The DNS resolution issue might be indicated by the CoreDNS pod's inability to connect to the Kubernetes API. This is often due to networking misconfiguration or resource constraints.

Resolution Steps:

  • Check the CoreDNS pod logs in detail for any clues: kubectl logs -n kube-system -l k8s-app=kube-dns.
  • Verify CoreDNS ConfigMap for any misconfiguration.
  • Make sure there's no network policy blocking traffic to the CoreDNS pods.
  • Ensure that your Docker Desktop and Kubernetes have sufficient resources allocated, as DNS issues can sometimes be a symptom of resource starvation.

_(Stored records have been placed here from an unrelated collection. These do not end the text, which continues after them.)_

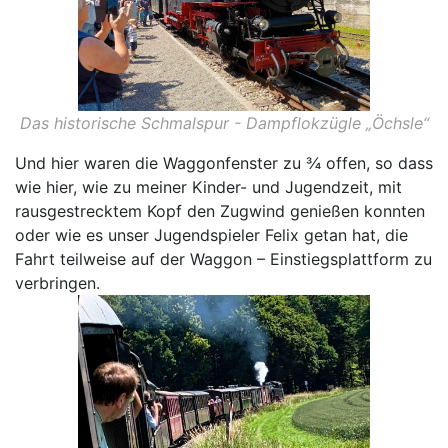
Das historische Schmalspur - Dampflokzügle „Öchsle“
Und hier waren die Waggonfenster zu ¾ offen, so dass
wie hier, wie zu meiner Kinder- und Jugendzeit, mit
rausgestrecktem Kopf den Zugwind genießen konnten
oder wie es unser Jugendspieler Felix getan hat, die
Fahrt teilweise auf der Waggon – Einstiegsplattform zu
verbringen.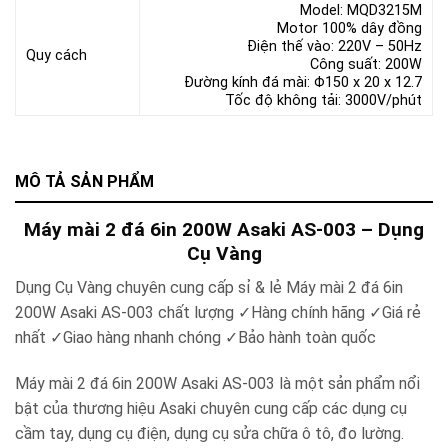
Model: MQD3215M
Motor 100% dây đồng
Điện thế vào: 220V – 50Hz
Quy cách
Công suất: 200W
Đường kính đá mài: Φ150 x 20 x 12.7
Tốc độ không tải: 3000V/phút
MÔ TẢ SẢN PHẨM
Máy mài 2 đá 6in 200W Asaki AS-003 – Dụng
Cụ Vàng
Dụng Cụ Vàng chuyên cung cấp sỉ & lẻ Máy mài 2 đá 6in
200W Asaki AS-003 chất lượng ✓Hàng chính hãng ✓Giá rẻ
nhất ✓Giao hàng nhanh chóng ✓Bảo hành toàn quốc
Máy mài 2 đá 6in 200W Asaki AS-003 là một sản phẩm nổi
bật của thương hiệu Asaki chuyên cung cấp các dụng cụ
cầm tay, dụng cụ điện, dụng cụ sửa chữa ô tô, đo lường.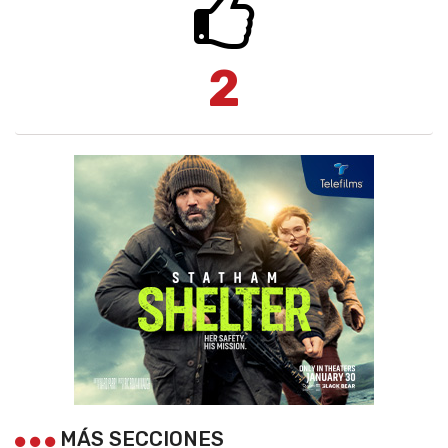
2
MÁS SECCIONES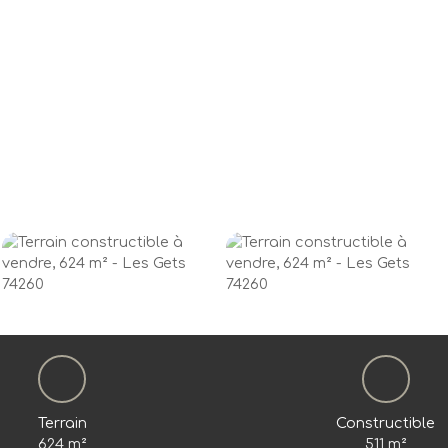
Terrain
Constructible
624
m²
511
m²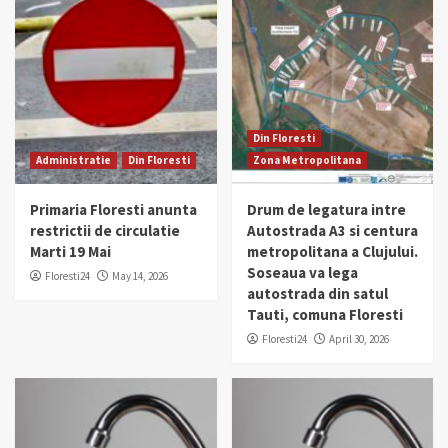
Din Floresti
Administratie
Din Floresti
Zona Metropolitana
Primaria Floresti anunta
Drum de legatura intre
restrictii de circulatie
Autostrada A3 si centura
Marti 19 Mai
metropolitana a Clujului.
Soseaua va lega
Floresti24
May 14, 2026
autostrada din satul
Tauti, comuna Floresti
Floresti24
April 30, 2026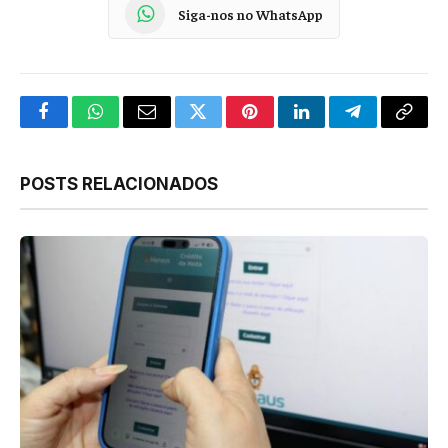
Siga-nos no WhatsApp
Facebook
WhatsApp
Email
Twitter
Pinterest
LinkedIn
Telegram
Copy
Link
POSTS RELACIONADOS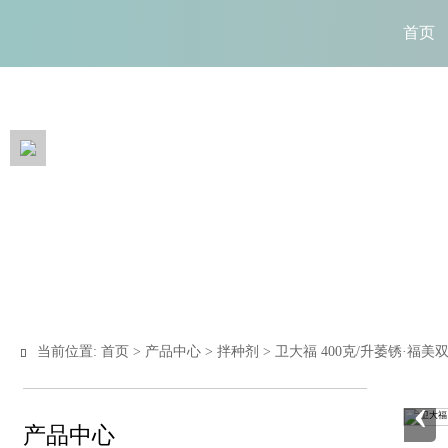
首页
当前位置:
首页
>
产品中心
>
拌种剂
>
卫大福 400克/升萎锈·福

‹
产品中心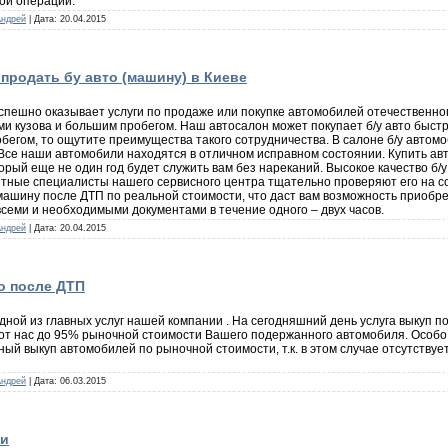
ой операции.
Андрей
| Дата:
20.04.2015
 продать бу авто (машину) в Киеве
спешно оказывает услуги по продаже или покупке автомобилей отечественног
и кузова и большим пробегом. Наш автосалон может покупает б/у авто быст
бегом, то ощутите преимущества такого сотрудничества. В салоне б/у автом
се наши автомобили находятся в отличном исправном состоянии. Купить авто
рый еще не один год будет служить вам без нареканий. Высокое качество б/у
ытные специалисты нашего сервисного центра тщательно проверяют его на 
машину после ДТП по реальной стоимости, что даст вам возможность приобр
семи и необходимыми документами в течение одного – двух часов.
Андрей
| Дата:
20.04.2015
о после ДТП
дной из главных услуг нашей компании . На сегодняшний день услуга выкуп 
ь от нас до 95% рыночной стоимости Вашего подержанного автомобиля. Особо
ый выкуп автомобилей по рыночной стоимости, т.к. в этом случае отсутству
Андрей
| Дата:
06.03.2015
ти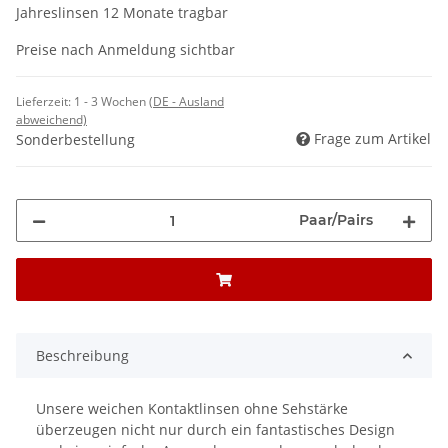
Jahreslinsen 12 Monate tragbar
Preise nach Anmeldung sichtbar
Lieferzeit:
1 - 3 Wochen
(DE - Ausland
abweichend)
Frage zum Artikel
Sonderbestellung
Paar/Pairs
Beschreibung
Unsere weichen Kontaktlinsen ohne Sehstärke
überzeugen nicht nur durch ein fantastisches Design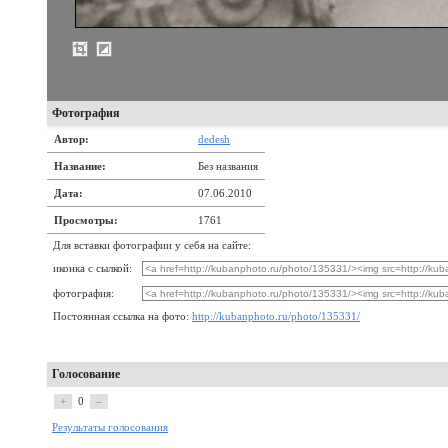
Фотография
Автор:
dedesh
Название:
Без названия
Дата:
07.06.2010
Просмотры:
1761
Для вставки фотографии у себя на сайте:
иконка с сылкой:
фотография:
Постоянная ссылка на фото:
http://kubanphoto.ru/photo/135331/
Голосование
+
0
–
Результаты голосования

Additional Troubleshooting Steps:

  • Use kubectl describe pod <kafka-pod-name> -n kafka to get more detailed logs on why the Kafka pod can't start.
  • Examine the events in the Kafka namespace for any anomalies: kubectl get events -n kafka.
  • Look into any persistent storage issues if applicable, as Kafka requires a persistent volume to function correctly.

It's also worth noting that Docker Desktop's Kubernetes cluster is meant for development purposes and might behave differently than a production cluster. Ensure that you're using compatible versions of Strimzi and Kubernetes as provided by Docker Desktop.

If these steps don't resolve the issue, please provide additional logs and configuration details for further diagnosis.